What you should do>
From the line with "1.0cmアップがおすすめです。" to the line with "dans le but", retype each line exactly as it stands in the records below, but skip the pictures.

++++ Excerpted data

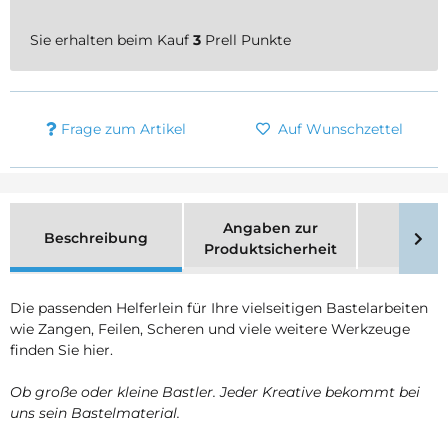
Sie erhalten beim Kauf
3
Prell Punkte
Frage zum Artikel
Auf Wunschzettel
Angaben zur
Beschreibung
Merk
Produktsicherheit
Die passenden Helferlein für Ihre vielseitigen Bastelarbeiten
wie Zangen, Feilen, Scheren und viele weitere Werkzeuge
finden Sie hier.
Ob große oder kleine Bastler. Jeder Kreative bekommt bei
uns sein Bastelmaterial.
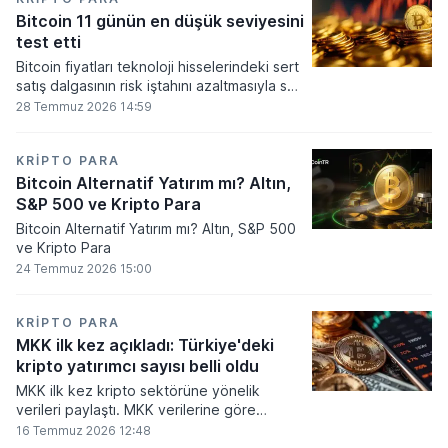
seviyesine ulaştı.
Bitcoin 11 günün en düşük seviyesini
test etti
Bitcoin fiyatları teknoloji hisselerindeki sert
satış dalgasının risk iştahını azaltmasıyla son
11 günün en düşük seviyesine indi.
28 Temmuz 2026 14:59
KRIPTO PARA
Bitcoin Alternatif Yatırım mı? Altın,
S&P 500 ve Kripto Para
Bitcoin Alternatif Yatırım mı? Altın, S&P 500
ve Kripto Para
24 Temmuz 2026 15:00
KRIPTO PARA
MKK ilk kez açıkladı: Türkiye'deki
kripto yatırımcı sayısı belli oldu
MKK ilk kez kripto sektörüne yönelik
verileri paylaştı. MKK verilerine göre
platformlarda bugüne kadar 5,6 milyon
16 Temmuz 2026 12:48
yatırımcı işlem yaparken, halen kripto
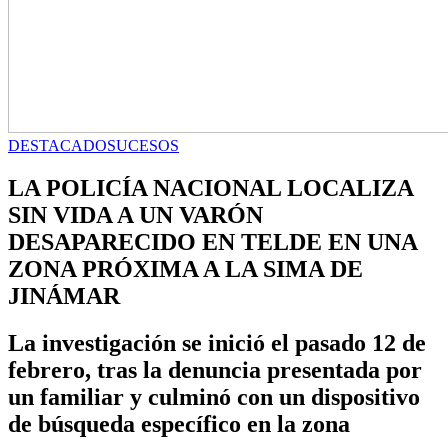
DESTACADO
SUCESOS
LA POLICÍA NACIONAL LOCALIZA
SIN VIDA A UN VARÓN
DESAPARECIDO EN TELDE EN UNA
ZONA PRÓXIMA A LA SIMA DE
JINÁMAR
La investigación se inició el pasado 12 de
febrero, tras la denuncia presentada por
un familiar y culminó con un dispositivo
de búsqueda específico en la zona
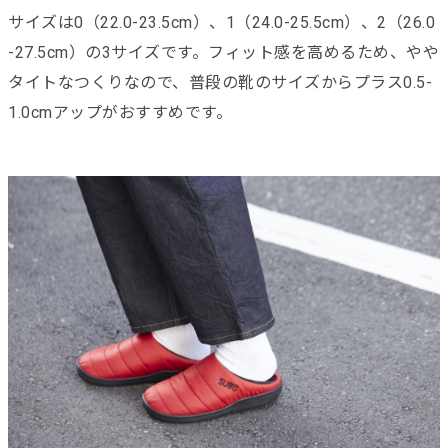
サイズは0（22.0-23.5cm）、1（24.0-25.5cm）、2（26.0
-27.5cm）の3サイズです。フィット感を高めるため、やや
タイトなつくりなので、普段の靴のサイズからプラス0.5-
1.0cmアップがおすすめです。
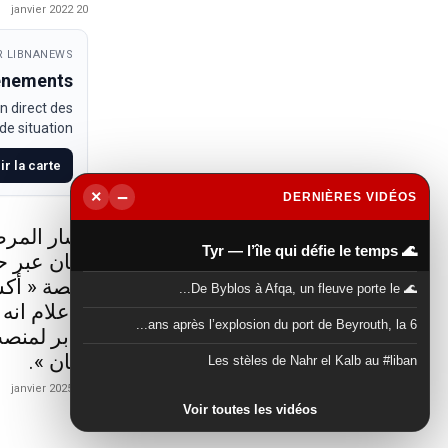
20 janvier 2022
 LIBNANEWS
venements
n direct des
e situation.
ir la carte
−
×
DERNIÈRES VIDÉOS
▶
أشار المرص
🌊 Tyr — l’île qui défie le temps
لبنان عبر 
منصة « أكس
🌊 De Byblos à Afqa, un fleuve porte le...
الاعلام انه
6 ans après l’explosion du port de Beyrouth, la...
جابر لمنصب
لبنان ».
Les stèles de Nahr el Kalb au #liban
21 janvier 2025
Voir toutes les vidéos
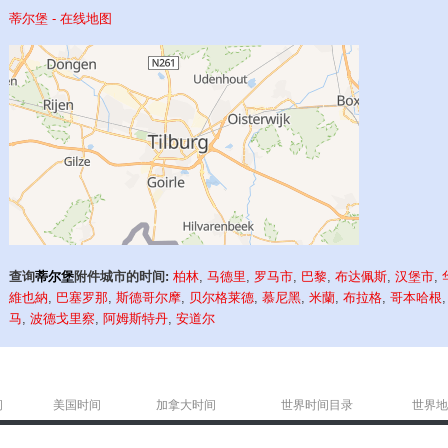
蒂尔堡 - 在线地图
查询
蒂尔堡
附件城市的时间:
柏林
,
马德里
,
罗马市
,
巴黎
,
布达佩斯
,
汉堡市
,
維也納
,
巴塞罗那
,
斯德哥尔摩
,
贝尔格莱德
,
慕尼黑
,
米蘭
,
布拉格
,
哥本哈根
马
,
波德戈里察
,
阿姆斯特丹
,
安道尔
间
美国时间
加拿大时间
世界时间目录
世界地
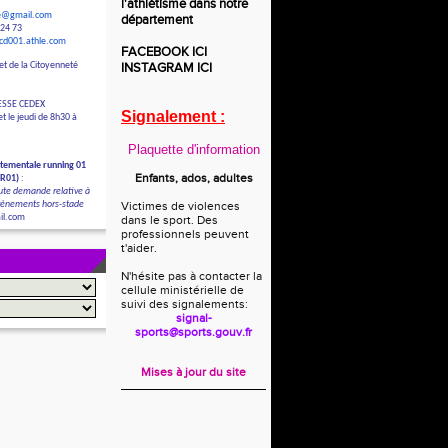
l'athlétisme dans notre
le@gmail.com
département
 24 73
/cd001.athle.com
FACEBOOK
ICI
et de la Citoyenneté
INSTAGRAM
ICI
ESSE CEDEX
Signalement :
t le jeudi de 8h30 à
Plaquette d'information
tementale running 01
Enfants, ados, adultes
DR01)
:
ute demande relative à
évènements hors-stade
Victimes de violences
il.com
dans le sport. Des
professionnels peuvent
t'aider.
N'hésite pas à contacter la
cellule ministérielle de
suivi des signalements:
signal-
sports@sports.gouv.fr
Mises à jour du site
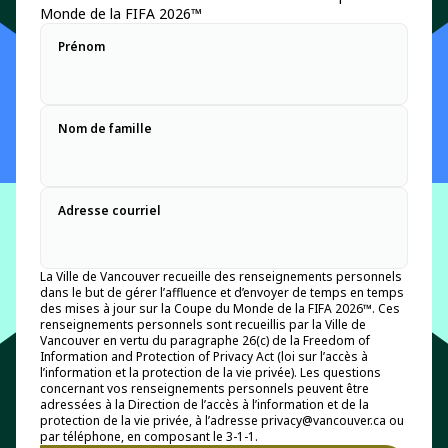
Monde de la FIFA 2026™
Prénom
Nom de famille
Adresse courriel
La Ville de Vancouver recueille des renseignements personnels
dans le but de gérer l’affluence et d’envoyer de temps en temps
des mises à jour sur la Coupe du Monde de la FIFA 2026™. Ces
renseignements personnels sont recueillis par la Ville de
Vancouver en vertu du paragraphe 26(c) de la Freedom of
Information and Protection of Privacy Act (loi sur l’accès à
l’information et la protection de la vie privée). Les questions
concernant vos renseignements personnels peuvent être
adressées à la Direction de l’accès à l’information et de la
protection de la vie privée, à l’adresse privacy@vancouver.ca ou
par téléphone, en composant le 3-1-1.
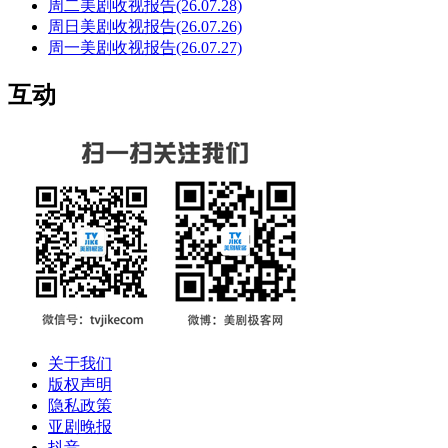
周二美剧收视报告(26.07.28)
周日美剧收视报告(26.07.26)
周一美剧收视报告(26.07.27)
互动
关于我们
版权声明
隐私政策
亚剧晚报
抖音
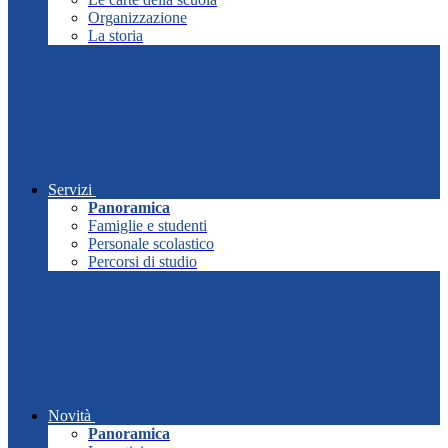
Organizzazione
La storia
Servizi
Panoramica
Famiglie e studenti
Personale scolastico
Percorsi di studio
Novità
Panoramica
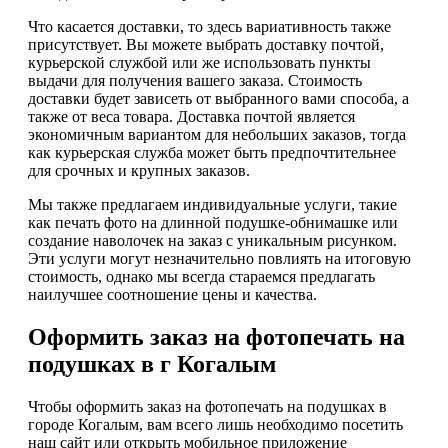
Что касается доставки, то здесь вариативность также
присутствует. Вы можете выбрать доставку почтой,
курьерской службой или же использовать пункты
выдачи для получения вашего заказа. Стоимость
доставки будет зависеть от выбранного вами способа, а
также от веса товара. Доставка почтой является
экономичным вариантом для небольших заказов, тогда
как курьерская служба может быть предпочтительнее
для срочных и крупных заказов.
Мы также предлагаем индивидуальные услуги, такие
как печать фото на длинной подушке-обнимашке или
создание наволочек на заказ с уникальным рисунком.
Эти услуги могут незначительно повлиять на итоговую
стоимость, однако мы всегда стараемся предлагать
наилучшее соотношение цены и качества.
Оформить заказ на фотопечать на
подушках в г Когалым
Чтобы оформить заказ на фотопечать на подушках в
городе Когалым, вам всего лишь необходимо посетить
наш сайт или открыть мобильное приложение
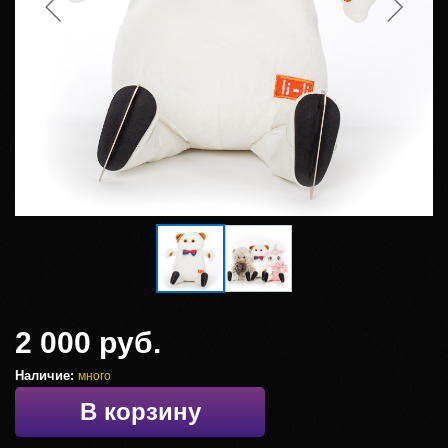
2 000 руб.
Наличие:
много
В корзину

++++++++

Written response>
1.0cmアップがおすすめです。
20 janvier 2022
 LIBNANEWS
venements
n direct des
e situation.
ir la carte
−
×
DERNIÈRES VIDÉOS
▶
أشار المرص
🌊 Tyr — l’île qui défie le temps
لبنان عبر 
منصة « أكس
🌊 De Byblos à Afqa, un fleuve porte le...
الاعلام انه
6 ans après l’explosion du port de Beyrouth, la...
جابر لمنصب
لبنان ».
Les stèles de Nahr el Kalb au #liban
21 janvier 2025
Voir toutes les vidéos
蒂尔堡 - 在线地图
查询
蒂尔堡
附件城市的时间:
柏林
,
马德里
,
罗马市
,
巴黎
,
布达佩斯
,
汉堡市
,
維也納
,
巴塞罗那
,
斯德哥尔摩
,
贝尔格莱德
,
慕尼黑
,
米蘭
,
布拉格
,
哥本哈根
马
,
波德戈里察
,
阿姆斯特丹
,
安道尔
间
美国时间
加拿大时间
世界时间目录
世界地
l'athlétisme dans notre
le@gmail.com
département
 24 73
/cd001.athle.com
FACEBOOK
ICI
et de la Citoyenneté
INSTAGRAM
ICI
ESSE CEDEX
Signalement :
t le jeudi de 8h30 à
Plaquette d'information
tementale running 01
Enfants, ados, adultes
DR01)
:
ute demande relative à
évènements hors-stade
Victimes de violences
il.com
dans le sport. Des
professionnels peuvent
t'aider.
N'hésite pas à contacter la
cellule ministérielle de
suivi des signalements:
signal-
sports@sports.gouv.fr
Mises à jour du site
Monde de la FIFA 2026™
Prénom
Nom de famille
Adresse courriel
La Ville de Vancouver recueille des renseignements personnels
dans le but de gérer l’affluence et d’envoyer de temps en temps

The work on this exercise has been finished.